ADR-021 — Codira configuration hierarchy and runtime policy¶

Date: 04/06/2026 Status: Accepted

Context¶

Codira currently exposes runtime selection mostly through environment variables:

CODIRA_INDEX_BACKEND selects the active backend.
CODIRA_DISABLE_THIRD_PARTY_PLUGINS disables third-party plugin loading.
CODIRA_EMBED_* and CODIRA_TORCH_* tune embedding inference behavior.

Those controls are explicit and deterministic, but they are process-local and hard to audit across machines. Issue #17 introduced a persistent configuration layer for hardware-sensitive embedding behavior, plugin activation, backend selection, and reproducible runtime defaults.

The configuration layer must preserve existing behavior for users who do not create config files, and it must avoid hiding behavior behind host-specific auto-detection.

Decision¶

Codira will use a strict multi-level TOML configuration hierarchy:

CLI flags, where existing flags map to config keys
-> CODIRA_* environment overrides
-> repository config: <repo>/.codira/config.toml
-> user config: platformdirs.user_config_dir("codira")/config.toml
-> system config: platformdirs.site_config_dir("codira")/config.toml
-> built-in defaults

The implemented command surface is:

codira config init
codira config dump
codira config explain
codira config validate
codira calibrate embeddings

Runtime commands create the missing user config with the default profile before performing work when the user config location is writable.
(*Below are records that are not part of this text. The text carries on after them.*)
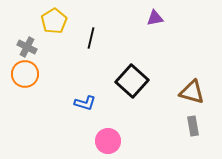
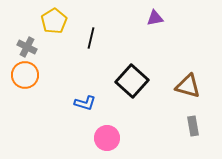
orange circle: moved 1 px down
brown triangle: moved 4 px left, 6 px up
pink circle: moved 1 px left, 3 px up
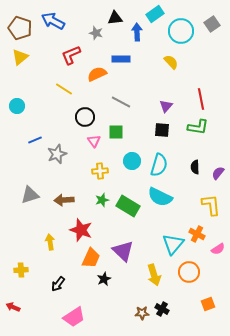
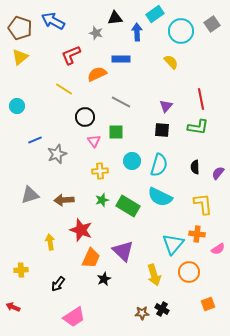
yellow L-shape at (211, 205): moved 8 px left, 1 px up
orange cross at (197, 234): rotated 21 degrees counterclockwise
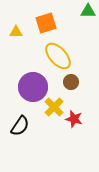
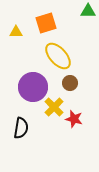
brown circle: moved 1 px left, 1 px down
black semicircle: moved 1 px right, 2 px down; rotated 25 degrees counterclockwise
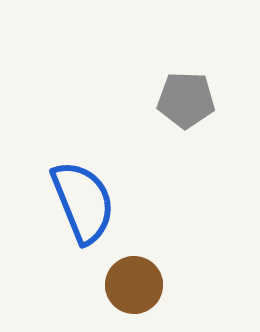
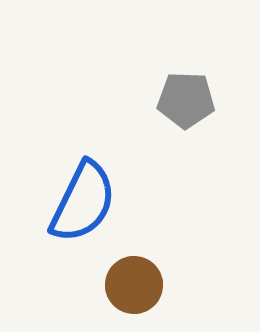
blue semicircle: rotated 48 degrees clockwise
Help, version, config inspection, and calibration print/output modes do not auto-create it. codira config init writes compact core defaults by default, while codira config init --full writes those defaults plus every known first-party plugin option with its default value.

Repository-level config remains under .codira/config.toml, but the repository ignore rules allow that file to be tracked while keeping index artifacts ignored.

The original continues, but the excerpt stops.